待合スペースや検査スペースが不足するといった旅客利便上の課題のほか、旅客間仕切り対応のため、国際線専用のターンテーブルや保安検査機がない、間仕切りの設営撤去にマンパワーを要するといった、施設の制約から生じる課題もある。新たな仮設施設を別の場所にまとめて整備することで、乗客の利便性を高めたり、スタッフの作業の効率性を上げたりする。
また、
・すでに多くの海外からの乗客を受け入れている
・当面も受け入れる見通しがある
ことから、仮設とはいえ、従来より相当充実した体制を整える意向だ。浜田省司知事は
「2年後の万博の年以降は、恒久的な施設整備に切り替えていくことを視野に、当面の対策として、今のチャーター便の受け入れを念頭に置いた体制の充実を図っていきたい」
としている。

高知空港(画像:写真AC)
インバウンド誘致で需要創出
国際チャーター便の誘致目標について同検討会議は、運航目標の年間200便(100往復)に対して、他県の事例を参考に、収支計算の最低ラインを
「年間100便(50往復)」
程度と想定。海外の航空会社が定期便化の転換点としている100便(50往復)以上の需要を確保するために必要な、国際定期便にも対応可能な新たな施設の整備が必要であるとの認識を示している。
また、国際定期便化への取り組みとして、県産業振興計画で掲げる外国人延べ宿泊者数の目標である30万人の達成に向けた一層のインバウンド誘致により、路線の定着と安定した需要の創出を目指す。
このような狙いから、国際チャーター便の受け入れ拡大に向けた新ターミナルビルの整備に関しては、国際線の就航見通し等に不確実性があるため、リスクヘッジの観点から、さまざまな整備手法の検討を進めてきた。

高知空港(画像:写真AC)
国際チャーター便の定期便化実現化
高知空港の国内線発着路線の搭乗実績は、2022年4月以降回復傾向にあり、2022年度は2021年度比
「182.1%」
となっており、コロナ禍前の2019年度と比較しても
「82.8%」
となっている。
同検討会議は、国際チャーター便の受け入れに必要な最低限のターミナルビル機能を整備し、その後の航空需要を見ながら、追加の整備を検討していく。

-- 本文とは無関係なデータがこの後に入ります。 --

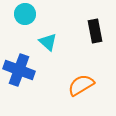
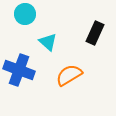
black rectangle: moved 2 px down; rotated 35 degrees clockwise
orange semicircle: moved 12 px left, 10 px up
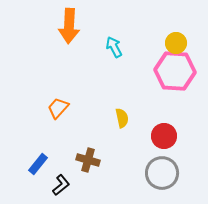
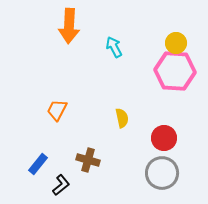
orange trapezoid: moved 1 px left, 2 px down; rotated 15 degrees counterclockwise
red circle: moved 2 px down
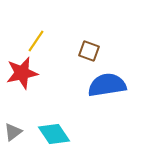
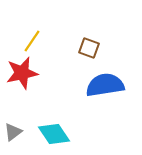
yellow line: moved 4 px left
brown square: moved 3 px up
blue semicircle: moved 2 px left
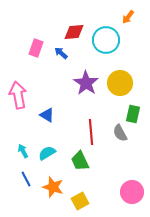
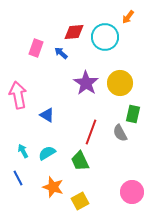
cyan circle: moved 1 px left, 3 px up
red line: rotated 25 degrees clockwise
blue line: moved 8 px left, 1 px up
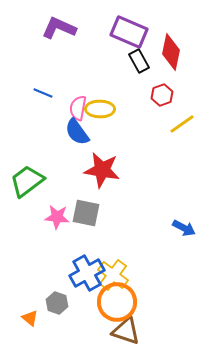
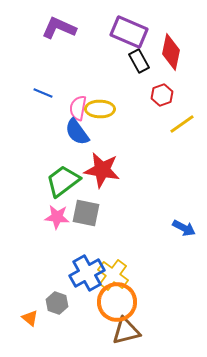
green trapezoid: moved 36 px right
brown triangle: rotated 32 degrees counterclockwise
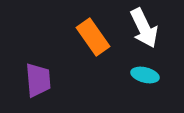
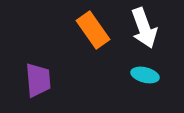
white arrow: rotated 6 degrees clockwise
orange rectangle: moved 7 px up
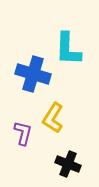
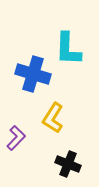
purple L-shape: moved 7 px left, 5 px down; rotated 30 degrees clockwise
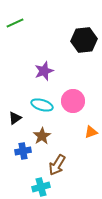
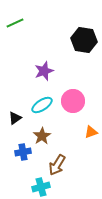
black hexagon: rotated 15 degrees clockwise
cyan ellipse: rotated 50 degrees counterclockwise
blue cross: moved 1 px down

空港関係者からは
「現状は国内線も混雑するなかで、国際線の受け入れ業務を維持していくことは難しい」
といった声も聞かれる。県は、チャーター便を当面続け、できるだけ早く定期便化を実現するためのハード面の整備を進める。

高知空港(画像:写真AC)
23年度乗降客数125万人を見込む
乗降客数は、1997(平成9)年度の195万人をピークに高速バスなどとの競合や路線の廃止などにより減少が続き、2011年度には東日本大震災の影響でジェット化後ボトムの115万人となった。
大阪線は1995年度の89万人をピークに自動車利用者の増加等により伸び悩み、格安航空会社(LCC)就航や神戸線の就航にも関わらず2019年度は33万人と大幅に減少した。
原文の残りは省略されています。